WHAT THE TASK ASKS: Copy out each line of the listing below where the string "elements" appears.

DATASET ENTRIES:
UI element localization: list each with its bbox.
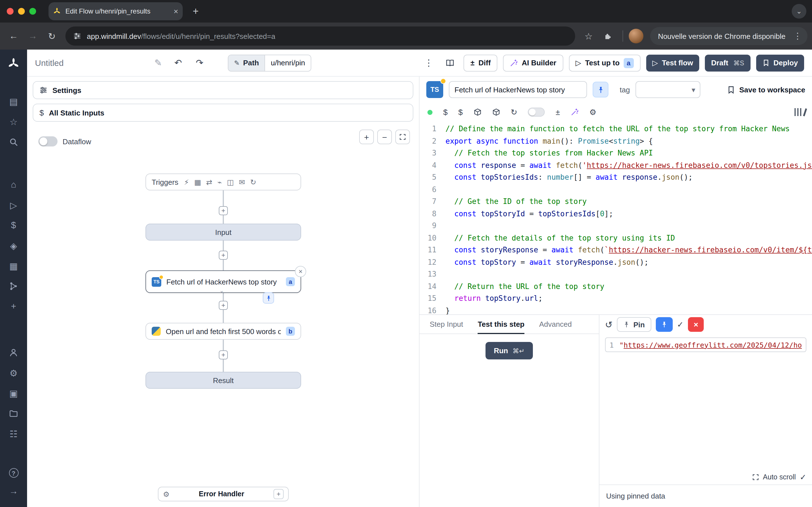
--
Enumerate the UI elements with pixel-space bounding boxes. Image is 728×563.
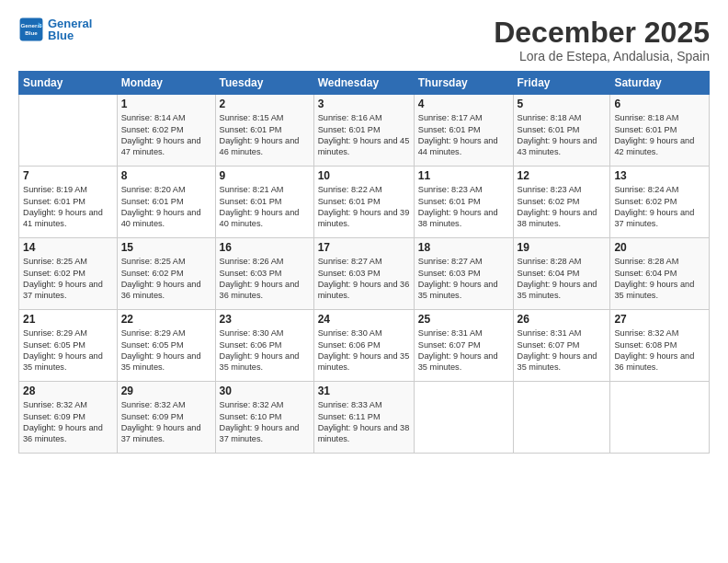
---
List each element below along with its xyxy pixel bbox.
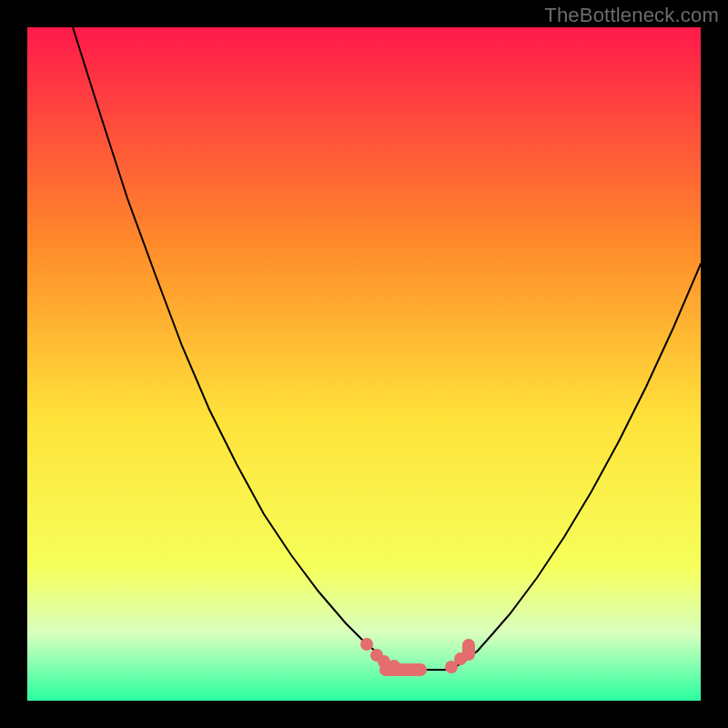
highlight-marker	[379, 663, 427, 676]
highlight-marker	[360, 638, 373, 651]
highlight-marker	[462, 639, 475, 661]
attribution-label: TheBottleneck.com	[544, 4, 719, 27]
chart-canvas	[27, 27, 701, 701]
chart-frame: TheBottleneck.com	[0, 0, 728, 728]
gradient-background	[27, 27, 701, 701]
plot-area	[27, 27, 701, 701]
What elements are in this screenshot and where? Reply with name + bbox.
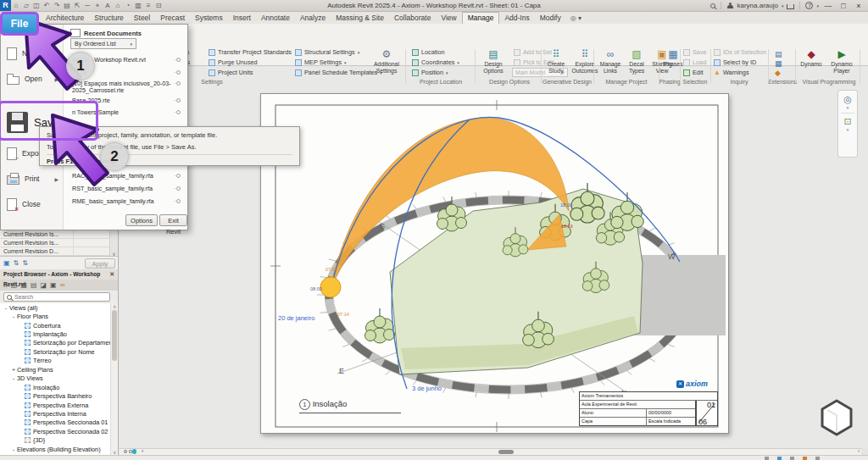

RESPONSE TO THIS EXERCISE:
Enumerate the UI elements with pixel-space bounding boxes. Image is 728×563.
What elements are in this screenshot and where? Reply with name + bbox.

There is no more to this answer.